Ransomware Tracker (Entry #210): CyberVolk

Entry: https://www.watchguard.com/wgrd-security-hub/ransomware-tracker/cybervolk
CyberVolk is a self-proclaimed hacktivist group with various allegiances to other hacktivist groups throughout the globe, including Anonymous (their subsidiaries), White_Hunters, Cyber Hunters, and others. They even state they work with a DDoS service called SRV to carry out many of their extortion attacks. The group's members (many of which are listed below) carry out data breaches, website defacing, DDoS attacks, and, of course, ransomware. Before they employed ransomware in their arsenal, they were known by various names such as GLORIAMIST and Solntsevskaya Bratva, which dates back to late 2023. However, after a vote, they began to go by CyberVolk (Volk is wolf in Russian). Because they use Russian naming convention, and many of their ransom notes claim they are Russian, research from SentinelOne claims they originate in India and have Pro-Russian allegiances. This is supported by the GLORIAMIST India Alias name they used in the past. However, a researcher in one of the references below claims that the group is French based on the Cyb3r Bytes name, but there's no further evidence to corroborate that.

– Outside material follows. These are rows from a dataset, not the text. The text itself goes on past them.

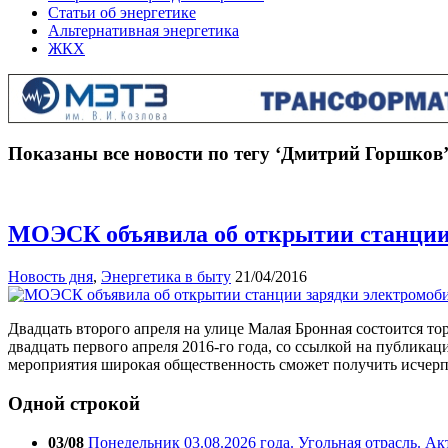
Статьи об энергетике
Альтернативная энергетика
ЖКХ
Показаны все новости по тегу ‘Дмитрий Горшков
МОЭСК объявила об открытии станции 
Новость дня
,
Энергетика в быту
21/04/2016
Двадцать второго апреля на улице Малая Бронная состоится т
двадцать первого апреля 2016-го года, со ссылкой на публик
мероприятия широкая общественность сможет получить исчер
Одной строкой
03/08
Понедельник 03.08.2026 года. Угольная отрасль. А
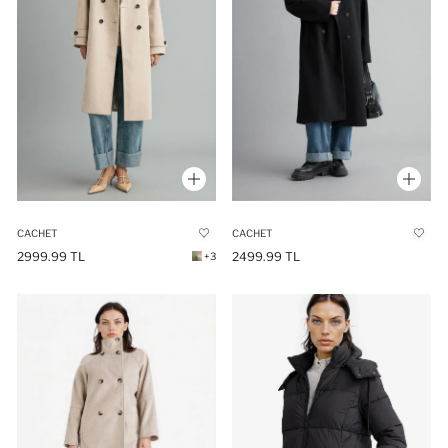
CACHET
CACHET
2499.99 TL
2999.99 TL
+3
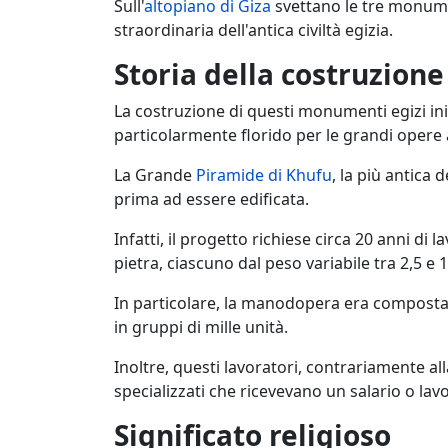
Sull'
altopiano di Giza
svettano le tre monumen
straordinaria dell'antica civiltà egizia.
Storia della costruzione
La costruzione di questi monumenti egizi ini
particolarmente florido per le grandi opere
La Grande
Piramide di Khufu
, la più antica 
prima ad essere edificata.
Infatti, il progetto richiese circa 20 anni di l
pietra, ciascuno dal peso variabile tra 2,5 e 
In particolare, la manodopera era composta d
in gruppi di mille unità.
Inoltre, questi lavoratori, contrariamente a
specializzati che ricevevano un salario o l
Significato religioso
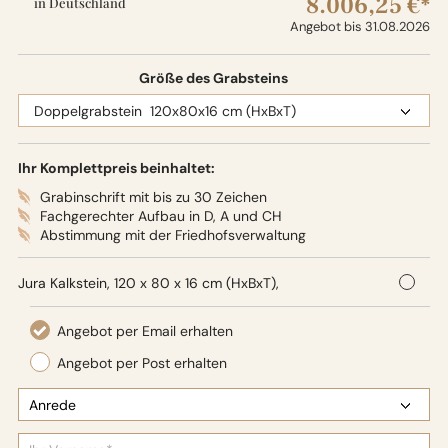
8.006,25 €*
in Deutschland
Angebot bis 31.08.2026
Größe des Grabsteins
Ihr Komplettpreis beinhaltet:
Grabinschrift mit bis zu 30 Zeichen
Fachgerechter Aufbau in D, A und CH
Abstimmung mit der Friedhofsverwaltung
Jura Kalkstein, 120 x 80 x 16 cm (HxBxT),
Oberflächenbearbeitung: Seidenglanz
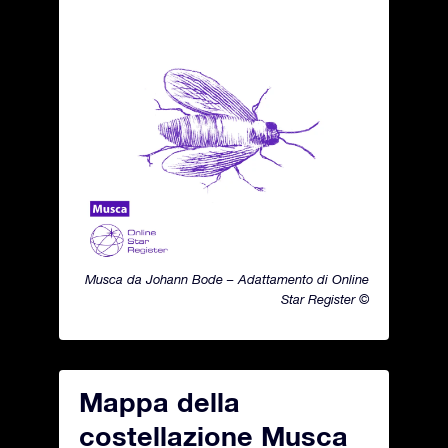
Musca da Johann Bode – Adattamento di Online
Star Register ©
Mappa della
costellazione Musca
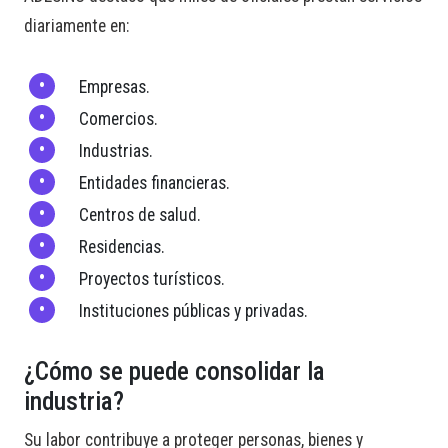
diariamente en:
Empresas.
Comercios.
Industrias.
Entidades financieras.
Centros de salud.
Residencias.
Proyectos turísticos.
Instituciones públicas y privadas.
¿Cómo se puede consolidar la
industria?
Su labor contribuye a proteger personas, bienes y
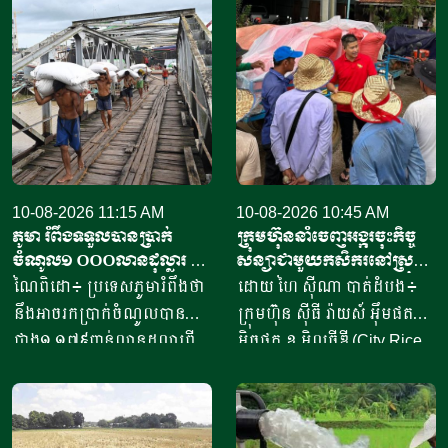
10-08-2026 11:15 AM
10-08-2026 10:45 AM
ភូមា រំពឹងទទួលបានប្រាក់
ក្រុមហ៊ុននាំចេញអង្ករចុះកិច្ច
ចំណូល១ ០០០លានដុល្លារ ពី
សន្យាជាមួយកសិករនៅស្រុក
ការនាំចេញអង្ករ
ថ្មគោល និងស្រុកបវេល ដើម្បី
ណៃពិដោ៖ ប្រទេសភូមារំពឹងថា
ដោយ ហៃ ស៊ីណា បាត់ដំបង៖
ផលិត និងផ្គត់ផ្គង់ស្រូវសែន
នឹងអាចរកប្រាក់ចំណូលបាន
ក្រុមហ៊ុន ស៊ីធី រ៉ាយស៍ អ៊ឹមផត
ក្រអូប
ជាង១,១៧៩ពាន់លានដុល្លារពី
អិចផត ខូ អិលធីឌី (City Rice
ការនាំចេញអង្ករ និងចុងអង្ករ
Import Export Co., Ltd.)
ដោយគិតចាប់ពីថ្ងៃទី១ ខែមេសា
តំណាងដោយលោក លី លាង
ឆ្នាំ២០២៦ ដល់ថ្ងៃទី៣១ ខែមីនា
បានចុះកិច្ចសន្យាកសិកម្មស្តីពីការ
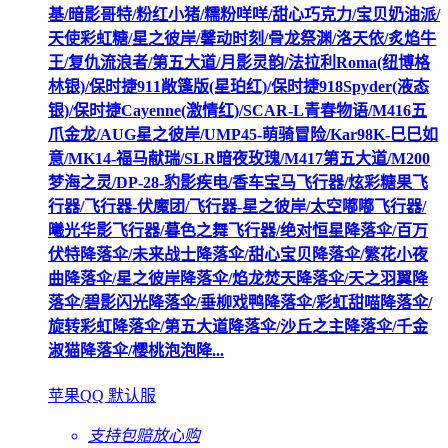
基/暗影哥特/粉红小猪/糯粉咩咩/甜心巧克力/宝贝奶油派/
天使彩虹糖/星之彼岸/馨动时刻/骨龙祭渊/洛天依/炙焰牛
王/复仇流浪者/第五大道/月影灵韵/法拉利Roma(纽博格
林银)/保时捷911敞篷版(星珀红)/保时捷918Spyder(液态
银)/保时捷Cayenne(激情红)/SCAR-L青春物语/M416五
爪金龙/AUG星之彼岸/UMP45-萌骑冒险/Kar98K-巳巳如
意/MK14-福马献瑞/SLR暗夜玫瑰/M417第五大道/M200
梦海之灵/DP-28-豹影疾电/香车宝马飞行器/炫彩糖果飞
行器/飞行器-伏魔团/飞行器-星之彼岸/太空嘟嘟飞行器/
曦光华影飞行器/暮色之舞飞行器/绝对恒星降落伞/百万
伏特降落伞/未来战士降落伞/甜心宝贝降落伞/繁花小夜
曲降落伞/星之彼岸降落伞/焰龙焚天降落伞/天之羽翼降
落伞/碧影闪光降落伞/垂柳戏鸭降落伞/彩虹甜喵降落伞/
旋转彩虹降落伞/第五大道降落伞/沙丘之主降落伞/千金
淑猫降落伞/樱桃泡泡降...
苹果QQ 默认服
支持包赔
放心购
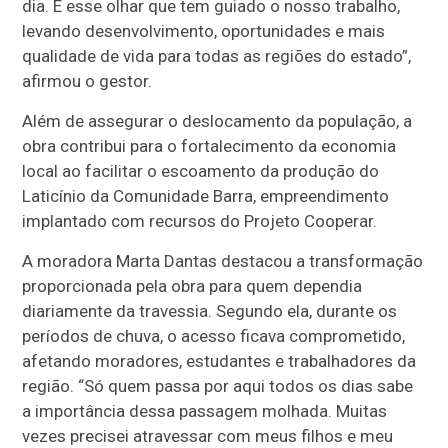
dia. É esse olhar que tem guiado o nosso trabalho,
levando desenvolvimento, oportunidades e mais
qualidade de vida para todas as regiões do estado”,
afirmou o gestor.
Além de assegurar o deslocamento da população, a
obra contribui para o fortalecimento da economia
local ao facilitar o escoamento da produção do
Laticínio da Comunidade Barra, empreendimento
implantado com recursos do Projeto Cooperar.
A moradora Marta Dantas destacou a transformação
proporcionada pela obra para quem dependia
diariamente da travessia. Segundo ela, durante os
períodos de chuva, o acesso ficava comprometido,
afetando moradores, estudantes e trabalhadores da
região. “Só quem passa por aqui todos os dias sabe
a importância dessa passagem molhada. Muitas
vezes precisei atravessar com meus filhos e meu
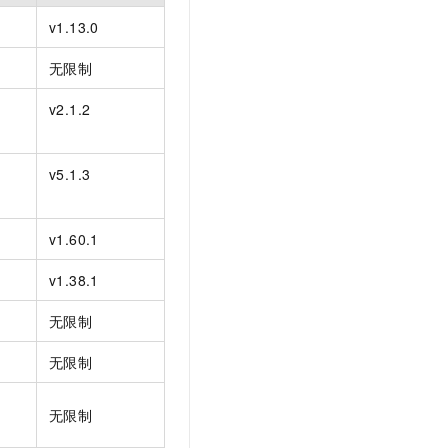
t.diy 一步搞定创意建站
构建大模型应用的安全防护体系
v1.13.0
通过自然语言交互简化开发流程,全栈开发支持
通过阿里云安全产品对 AI 应用进行安全防护
无限制
v2.1.2
v5.1.3
v1.60.1
v1.38.1
无限制
无限制
无限制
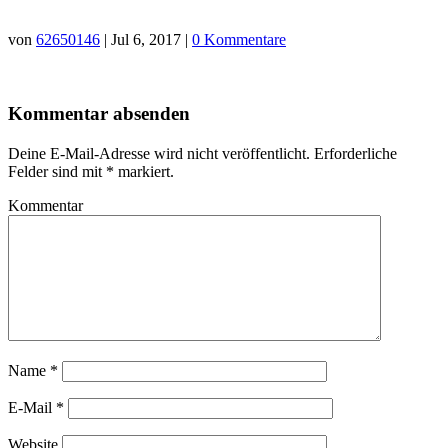
von
62650146
|
Jul 6, 2017
|
0 Kommentare
Kommentar absenden
Deine E-Mail-Adresse wird nicht veröffentlicht.
Erforderliche
Felder sind mit
*
markiert.
Kommentar
Name
*
E-Mail
*
Website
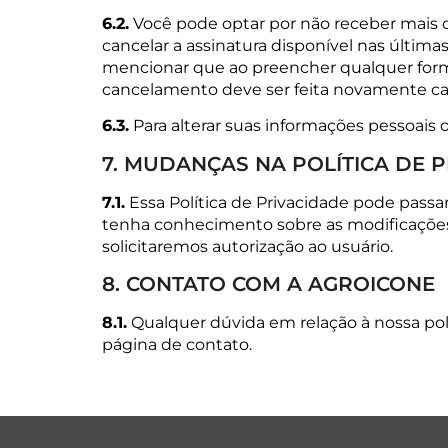
6.2.
Você pode optar por não receber mais 
cancelar a assinatura disponível nas última
mencionar que ao preencher qualquer formulá
cancelamento deve ser feita novamente cas
6.3.
Para alterar suas informações pessoais
7. MUDANÇAS NA POLÍTICA DE 
7.1.
Essa Política de Privacidade pode passa
tenha conhecimento sobre as modificações. 
solicitaremos autorização ao usuário.
8. CONTATO COM A AGROICONE
8.1.
Qualquer dúvida em relação à nossa pol
página de contato.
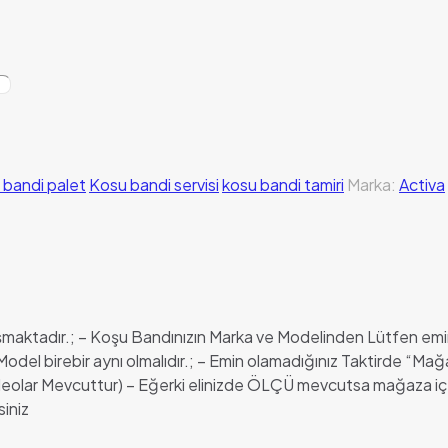
 bandi palet
Kosu bandi servisi
kosu bandi tamiri
Marka:
Activa
luşmaktadır.; – Koşu Bandınızın Marka ve Modelinden Lütfen emi
odel birebir aynı olmalıdır.; – Emin olamadığınız Taktirde “
Videolar Mevcuttur) – Eğerki elinizde ÖLÇÜ mevcutsa mağaza iç
siniz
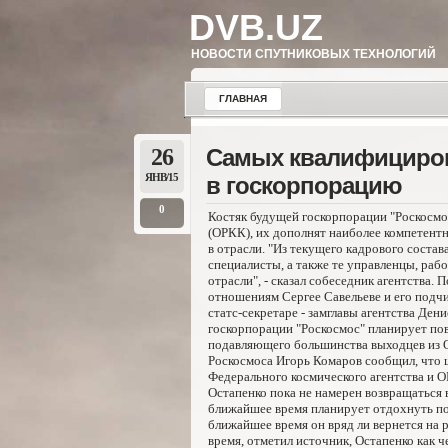
DVB.UZ
НОВОСТИ СПУТНИКОВЫХ ТЕХНОЛОГИЙ
ГЛАВНАЯ
26
Самых квалифициров
ЯНВ/15
в госкорпорацию
0
Костяк будущей госкорпорации "Роскосмо
(ОРКК), их дополнят наиболее компетентн
в отрасли. "Из текущего кадрового соста
специалисты, а также те управленцы, раб
отрасли", - сказал собеседник агентства. 
отношениям Сергее Савельеве и его подч
статс-секретаре - замглавы агентства Ден
госкорпорации "Роскосмос" планирует по
подавляющего большинства выходцев из ОР
Роскосмоса Игорь Комаров сообщил, что 
Федерального космического агентства и 
Остапенко пока не намерен возвращаться 
ближайшее время планирует отдохнуть по
ближайшее время он вряд ли вернется на р
время, отметил источник, Остапенко как ч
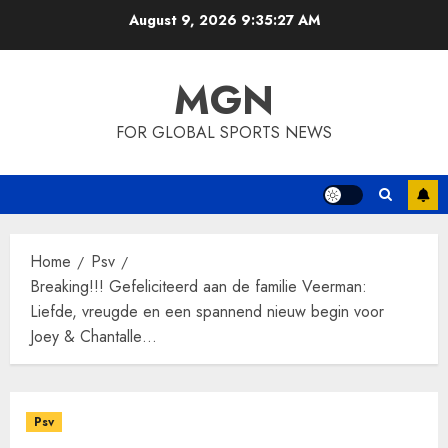
Skip
August 9, 2026
9:35:28 AM
to
content
MGN
FOR GLOBAL SPORTS NEWS
Home
Psv
Breaking!!! Gefeliciteerd aan de familie Veerman:
Liefde, vreugde en een spannend nieuw begin voor
Joey & Chantalle…
Psv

Much of the information in this entry comes from SentinelOne's research, Detect FYI's publication, Gohan Adiputra's research on Scribd, ThreatMon's report, and Machina Record's report. WatchGuard performed additional analysis to gather further technical information and communication mediums. SentinelOne's research highlighted the ransomware encryptor's lineage to be from AzzaSec group's ransomware that comes from Babuk's leaked encryptor. AzzaSec, and their derivatives (CyberVolk, DeepX, Dxx and Alien, HexaLocker, Invisible, etc.) use a hybrid encryption scheme that uses AES+SHA-512 to encrypt files and RSA-4096 to encrypt the AES symmetric key. Additionally, when executing the ransomware, it changes the desktop wallpaper, invokes an un-closable modal, and appends a file extension of .cvenc, .petik, or .CyberVolk to encrypted files. The modal allows victims to enter a decryption key to encrypt files, but if they enter any combination of 36 alphanumeric characters, the process stops. Some samples performed no encryption. Thus, the group's encryption mechanism has a flaw of some sort.
Throughout 2024, the group targeted mostly organizations from Japan, and a few others from the U.S., Armenia, Venezuela, Albania, and Italy. Their extortion amounts ranged from a few thousand to several million, and their amounts didn't seem to be consistent based on the victims involved. It's difficult to tell if some of these victims had ransomware deployed in their environments or if the group simply exfiltrated data, which is becoming increasingly more common in 2024/2025; hence, the data broker denotation in conjunction with crypto-ransomware and RaaS declarations.